I know I ran out the front doors screaming "FREEEEEDOOOOOM" on my last day. The blue face paint and kilt were probably overkill but what can I say? I was young and impulsive. Part of me (the selfish 16 year old me) wanted to yell at this book, "What about me?! I was tortured and bullied and hated life! Where's my Quirk Theory?!"

I don't want to come off as bitter (cause who wants to do that, right?) but this book, and any discussion of that time, really brought back some painful and icky feelings I had forgot about. The girls behind me who liked to pull out my hair a few strands at a time.The group of boys who poured coke in my backpack. The football guys who left their soup in my lunch chair (and the subsequent cleaning/drying in the girls bathroom, standing in my underwear under the hand dryer).  Lunch in the bathroom so I wouldn't have to walk into the lunch room anymore. Name calling, gossip and flat out insults where just another day among the four thousand other kids in my high school. I won't even get into the spitting incident...
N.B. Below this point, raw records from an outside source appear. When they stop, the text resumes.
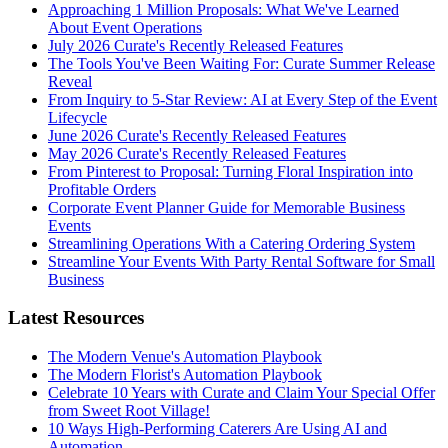
Approaching 1 Million Proposals: What We've Learned
About Event Operations
July 2026 Curate's Recently Released Features
The Tools You've Been Waiting For: Curate Summer Release
Reveal
From Inquiry to 5-Star Review: AI at Every Step of the Event
Lifecycle
June 2026 Curate's Recently Released Features
May 2026 Curate's Recently Released Features
From Pinterest to Proposal: Turning Floral Inspiration into
Profitable Orders
Corporate Event Planner Guide for Memorable Business
Events
Streamlining Operations With a Catering Ordering System
Streamline Your Events With Party Rental Software for Small
Business
Latest Resources
The Modern Venue's Automation Playbook
The Modern Florist's Automation Playbook
Celebrate 10 Years with Curate and Claim Your Special Offer
from Sweet Root Village!
10 Ways High-Performing Caterers Are Using AI and
Automation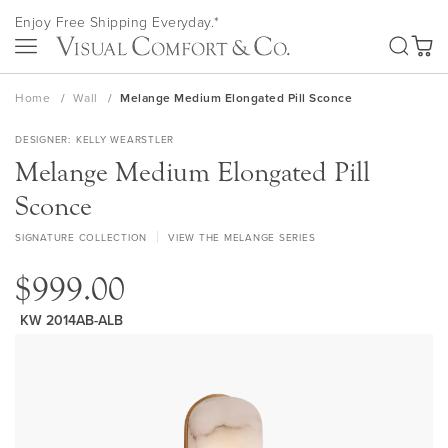
Skip
Enjoy Free Shipping Everyday.*
to
SEA
Content
My Ca
Home
Wall
Melange Medium Elongated Pill Sconce
DESIGNER
KELLY WEARSTLER
Melange Medium Elongated Pill
Sconce
SIGNATURE COLLECTION
VIEW THE MELANGE SERIES
$999.00
KW 2014AB-ALB
Skip
to
the
end
of
the
images
gallery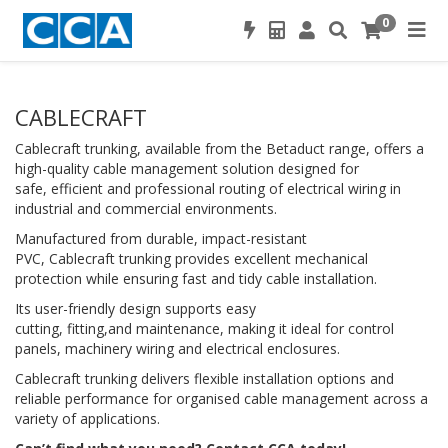
0
CABLECRAFT
Cablecraft trunking, available from the Betaduct range, offers a
high-quality cable management solution designed for
safe, efficient and professional routing of electrical wiring in
industrial and commercial environments.
Manufactured from durable, impact-resistant
PVC, Cablecraft trunking provides excellent mechanical
protection while ensuring fast and tidy cable installation.
Its user-friendly design supports easy
cutting, fitting,and maintenance, making it ideal for control
panels, machinery wiring and electrical enclosures.
Cablecraft trunking delivers flexible installation options and
reliable performance for organised cable management across a
variety of applications.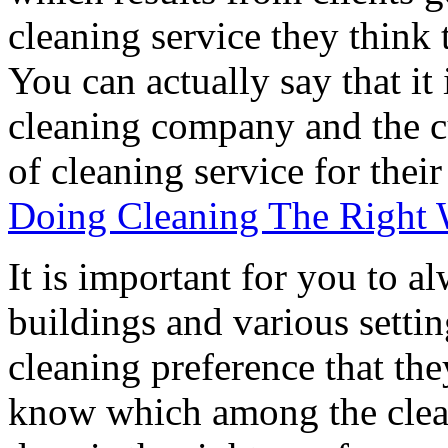
cleaning service they think 
You can actually say that it
cleaning company and the cu
of cleaning service for their
Doing Cleaning The Right
It is important for you to a
buildings and various setti
cleaning preference that the
know which among the clean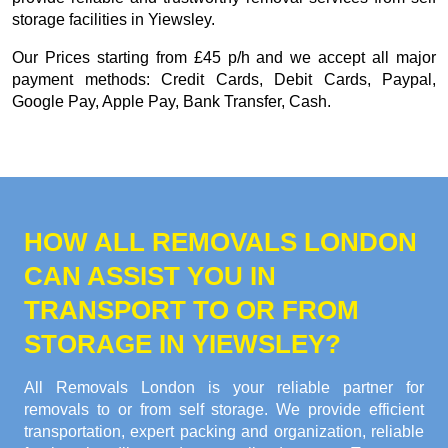
storage facilities in Yiewsley.
Our
Prices starting from £45 p/h
and we accept all major
payment methods:
Credit Cards, Debit Cards, Paypal,
Google Pay, Apple Pay, Bank Transfer, Cash
.
HOW ALL REMOVALS LONDON
CAN ASSIST YOU IN
TRANSPORT TO OR FROM
STORAGE IN YIEWSLEY?
All Removals London is your reliable partner for
removals to or from self storage. We provide efficient
transportation, expert packing and organization, reliable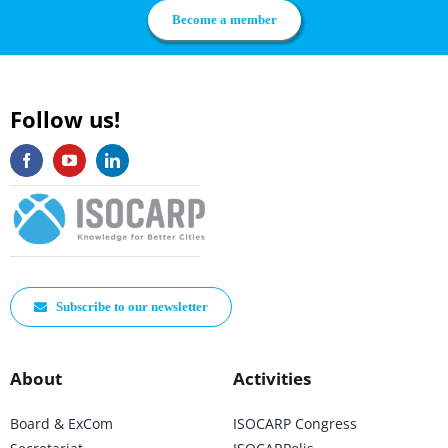
Become a member
Follow us!
Subscribe to our newsletter
About
Activities
Board & ExCom
ISOCARP Congress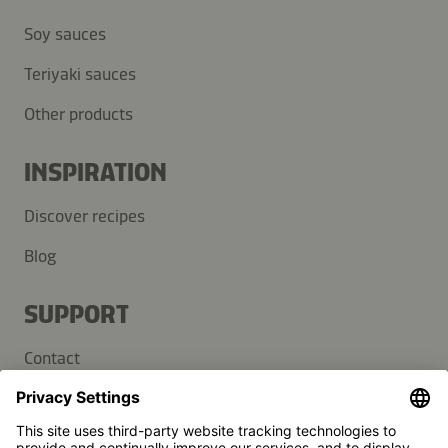
Soy sauces
Teriyaki sauces
Other products
INSPIRATION
Discover recipes
Blog
SUPPORT
Contact
FAQ
Press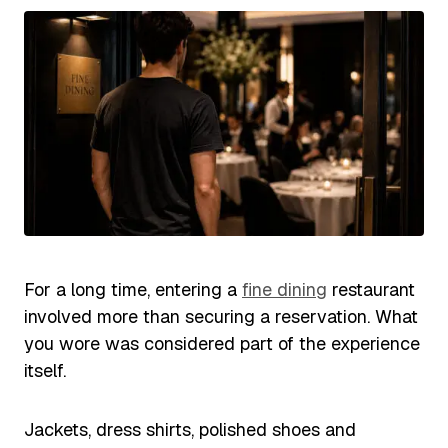
For a long time, entering a
fine dining
restaurant
involved more than securing a reservation. What
you wore was considered part of the experience
itself.
Jackets, dress shirts, polished shoes and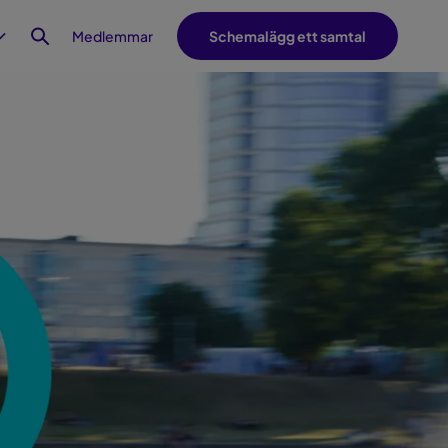
Medlemmar
Schemalägg ett samtal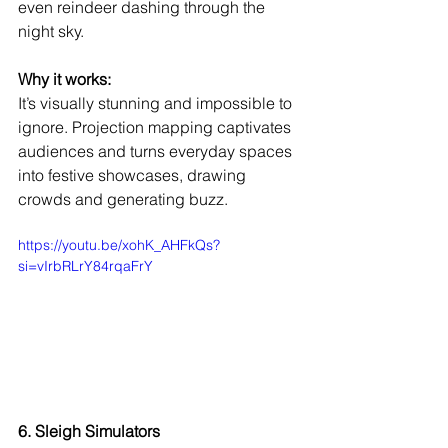
even reindeer dashing through the 
night sky.
Why it works:
It’s visually stunning and impossible to 
ignore. Projection mapping captivates 
audiences and turns everyday spaces 
into festive showcases, drawing 
crowds and generating buzz.
https://youtu.be/xohK_AHFkQs?
si=vIrbRLrY84rqaFrY
6. Sleigh Simulators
"Dear Me: A Letter to my 16 Year Old Self" by Joseph Galliano offers that opportunity to offer advice to my high school self. Or my injured inner teen. Or maybe actual kids out there. I won't get too personal but I would do things differently. You can survive without these "friends" who aren't really your friends. You can have a real life that has nothing to do with school. You can be free. School is just a place to get you to the next step, something more important.

In the end, the non-thriving geek was not really what the book was about. I'd love to read one that was. I wish I could do it again. At the very least, I wish I could tell kids that the 4-7 years of hell you have to endure feels like a lifetime but trust me, there's so much more. Even the time outside of school, after school, weekends, vacations, that is your real life. The moments when you are thrust into this twisted sociological experiment called high school isn't the only time you exist. Your social and academic life in high school don't validate your existence. The more you live outside school, the more you are you and there is opportunity to be happy and fulfilled.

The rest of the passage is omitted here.